Iron is required to make hemoglobin – an essential protein that transports oxygen around the body. Iron is obtained from both meat and plant sources and is transported by transferrin to other tissues around the body. When blood iron levels are low, an important signaling pathway is activated that reduces hepcidin levels. This hepcidin reduction allows more iron to be absorbed through the intestine (from the diet) and initiates the release of iron stores in the liver and spleen. Iron deficiency is a very common problem around the world. Symptoms include general fatigue and weakness, pale skin, dizziness and headaches.
The TMPRSS6 gene encodes matriptase-2, one of the components of the hepcidin-controlling signaling pathway. Specific changes in the TMPRSS6 gene affect this signaling pathway and influence how much iron is absorbed from the diet and released into the blood stream. Very rare changes are severe and prevent the production of any matriptase-2 and cause severe iron-deficiency anemia. However, there are also more common variants that are associated with milder forms of iron-deficiency. These variants are associated with decreased matriptase-2 production; hence hepcidin regulation is not controlled efficiently. When this individual has low blood iron levels, hepcidin production remains high. This prevents the normal iron absorption in the intestine and the normal release from iron stores in the liver and spleen.

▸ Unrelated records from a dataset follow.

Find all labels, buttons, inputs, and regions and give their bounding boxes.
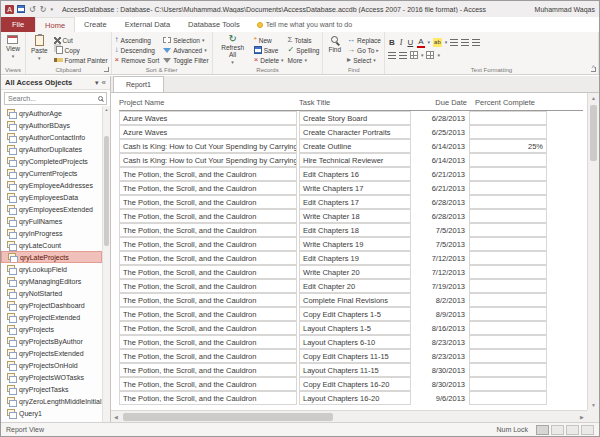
cell-task[interactable]: Edit Chapters 19 xyxy=(299,251,411,265)
cell-task[interactable]: Layout Chapters 1-5 xyxy=(299,321,411,335)
cell-project[interactable]: The Potion, the Scroll, and the Cauldron xyxy=(119,349,297,363)
scroll-right-icon[interactable]: ▶ xyxy=(577,414,587,420)
descending-button[interactable]: ↓ Descending xyxy=(115,46,160,54)
cell-task[interactable]: Create Character Portraits xyxy=(299,125,411,139)
underline-button[interactable]: U xyxy=(406,38,414,47)
cell-task[interactable]: Write Chapters 17 xyxy=(299,181,411,195)
cell-due[interactable]: 6/28/2013 xyxy=(413,209,467,223)
cell-due[interactable]: 6/28/2013 xyxy=(413,195,467,209)
tab-database-tools[interactable]: Database Tools xyxy=(179,17,249,32)
more-button[interactable]: More ▾ xyxy=(288,56,320,64)
cell-pct[interactable] xyxy=(469,181,547,195)
cell-due[interactable]: 8/9/2013 xyxy=(413,307,467,321)
cell-pct[interactable] xyxy=(469,377,547,391)
cell-due[interactable]: 7/12/2013 xyxy=(413,251,467,265)
cell-task[interactable]: Create Outline xyxy=(299,139,411,153)
cell-pct[interactable] xyxy=(469,251,547,265)
cell-task[interactable]: Write Chapters 19 xyxy=(299,237,411,251)
bullets-button[interactable] xyxy=(388,52,396,59)
cell-task[interactable]: Complete Final Revisions xyxy=(299,293,411,307)
print-preview-button[interactable] xyxy=(551,425,564,435)
cut-button[interactable]: Cut xyxy=(54,36,108,44)
cell-project[interactable]: The Potion, the Scroll, and the Cauldron xyxy=(119,195,297,209)
clipboard-dialog-launcher-icon[interactable] xyxy=(104,67,109,72)
nav-menu-chevron-icon[interactable]: ▾ xyxy=(95,79,99,87)
cell-due[interactable]: 7/12/2013 xyxy=(413,265,467,279)
cell-due[interactable]: 8/30/2013 xyxy=(413,377,467,391)
nav-search-box[interactable] xyxy=(4,92,107,105)
cell-task[interactable]: Copy Edit Chapters 11-15 xyxy=(299,349,411,363)
cell-pct[interactable] xyxy=(469,209,547,223)
cell-task[interactable]: Edit Chapters 17 xyxy=(299,195,411,209)
redo-icon[interactable]: ↻ xyxy=(40,5,47,14)
nav-item[interactable]: qryCurrentProjects xyxy=(1,167,102,179)
cell-task[interactable]: Edit Chapters 16 xyxy=(299,167,411,181)
nav-scroll-thumb[interactable] xyxy=(104,136,109,246)
nav-item[interactable]: qryManagingEditors xyxy=(1,275,102,287)
view-button[interactable]: View ▾ xyxy=(4,34,22,65)
cell-project[interactable]: The Potion, the Scroll, and the Cauldron xyxy=(119,363,297,377)
cell-due[interactable]: 6/21/2013 xyxy=(413,167,467,181)
highlight-dropdown-icon[interactable]: ▾ xyxy=(445,39,448,45)
cell-task[interactable]: Edit Chapters 18 xyxy=(299,223,411,237)
find-button[interactable]: Find xyxy=(326,34,343,65)
nav-item[interactable]: qryFullNames xyxy=(1,215,102,227)
numbering-button[interactable] xyxy=(399,52,407,59)
align-left-button[interactable] xyxy=(450,39,458,46)
nav-item[interactable]: qryEmployeeAddresses xyxy=(1,179,102,191)
cell-project[interactable]: The Potion, the Scroll, and the Cauldron xyxy=(119,335,297,349)
cell-project[interactable]: The Potion, the Scroll, and the Cauldron xyxy=(119,223,297,237)
nav-item[interactable]: qryZeroLengthMiddleInitial xyxy=(1,395,102,407)
gridlines-button[interactable] xyxy=(410,51,418,59)
nav-item[interactable]: Query1 xyxy=(1,407,102,419)
highlight-button[interactable]: ab xyxy=(433,38,442,47)
cell-due[interactable]: 8/23/2013 xyxy=(413,335,467,349)
save-icon[interactable] xyxy=(17,5,25,13)
cell-task[interactable]: Copy Edit Chapters 1-5 xyxy=(299,307,411,321)
cell-due[interactable]: 7/19/2013 xyxy=(413,279,467,293)
cell-project[interactable]: Azure Waves xyxy=(119,111,297,125)
scroll-up-icon[interactable]: ▲ xyxy=(588,93,599,103)
nav-item[interactable]: qryAuthorBDays xyxy=(1,119,102,131)
nav-pane-header[interactable]: All Access Objects ▾ « xyxy=(1,76,110,90)
delete-record-button[interactable]: × Delete ▾ xyxy=(254,56,284,64)
ascending-button[interactable]: ↑ Ascending xyxy=(115,36,160,44)
cell-due[interactable]: 7/5/2013 xyxy=(413,223,467,237)
cell-due[interactable]: 9/6/2013 xyxy=(413,391,467,405)
cell-project[interactable]: The Potion, the Scroll, and the Cauldron xyxy=(119,293,297,307)
cell-due[interactable]: 6/21/2013 xyxy=(413,181,467,195)
cell-project[interactable]: The Potion, the Scroll, and the Cauldron xyxy=(119,265,297,279)
cell-due[interactable]: 8/30/2013 xyxy=(413,363,467,377)
nav-item[interactable]: qryProjectsWOTasks xyxy=(1,371,102,383)
tab-external-data[interactable]: External Data xyxy=(116,17,179,32)
cell-task[interactable]: Layout Chapters 6-10 xyxy=(299,335,411,349)
document-tab-report1[interactable]: Report1 xyxy=(113,76,164,92)
cell-task[interactable]: Layout Chapters 16-20 xyxy=(299,391,411,405)
horizontal-scrollbar[interactable]: ◀ ▶ xyxy=(111,410,587,422)
cell-project[interactable]: The Potion, the Scroll, and the Cauldron xyxy=(119,251,297,265)
cell-task[interactable]: Copy Edit Chapters 16-20 xyxy=(299,377,411,391)
nav-scroll-up-icon[interactable]: ▲ xyxy=(103,106,110,114)
cell-pct[interactable] xyxy=(469,321,547,335)
replace-button[interactable]: ↔ Replace xyxy=(347,36,381,44)
cell-project[interactable]: Azure Waves xyxy=(119,125,297,139)
nav-item[interactable]: qryAuthorAge xyxy=(1,107,102,119)
cell-due[interactable]: 8/23/2013 xyxy=(413,349,467,363)
remove-sort-button[interactable]: × Remove Sort xyxy=(115,56,160,64)
cell-project[interactable]: The Potion, the Scroll, and the Cauldron xyxy=(119,181,297,195)
cell-due[interactable]: 7/5/2013 xyxy=(413,237,467,251)
tab-home[interactable]: Home xyxy=(35,17,75,32)
tell-me-box[interactable]: Tell me what you want to do xyxy=(257,17,352,32)
scroll-down-icon[interactable]: ▼ xyxy=(588,400,599,410)
nav-item[interactable]: qryProjectExtended xyxy=(1,311,102,323)
horizontal-scroll-thumb[interactable] xyxy=(123,413,333,421)
align-right-button[interactable] xyxy=(472,39,480,46)
undo-icon[interactable]: ↺ xyxy=(29,5,36,14)
new-record-button[interactable]: * New xyxy=(254,36,284,44)
cell-project[interactable]: The Potion, the Scroll, and the Cauldron xyxy=(119,307,297,321)
search-input[interactable] xyxy=(8,95,98,102)
cell-project[interactable]: Cash is King: How to Cut Your Spending b… xyxy=(119,153,297,167)
cell-due[interactable]: 8/16/2013 xyxy=(413,321,467,335)
cell-pct[interactable] xyxy=(469,223,547,237)
report-canvas[interactable]: Project Name Task Title Due Date Percent… xyxy=(111,93,587,410)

The TF gene encodes transferrin, the transporter of iron around the body. Changes in the TF gene influence iron transport and contribute to iron deficiency. One particular variant is associated with elevated transferrin levels that do not have any bound iron, so less iron is transported around the body. This increased risk of iron deficiency has been identified in several European populations, but the same association was not observed in two recent studies of elderly Chinese and African populations.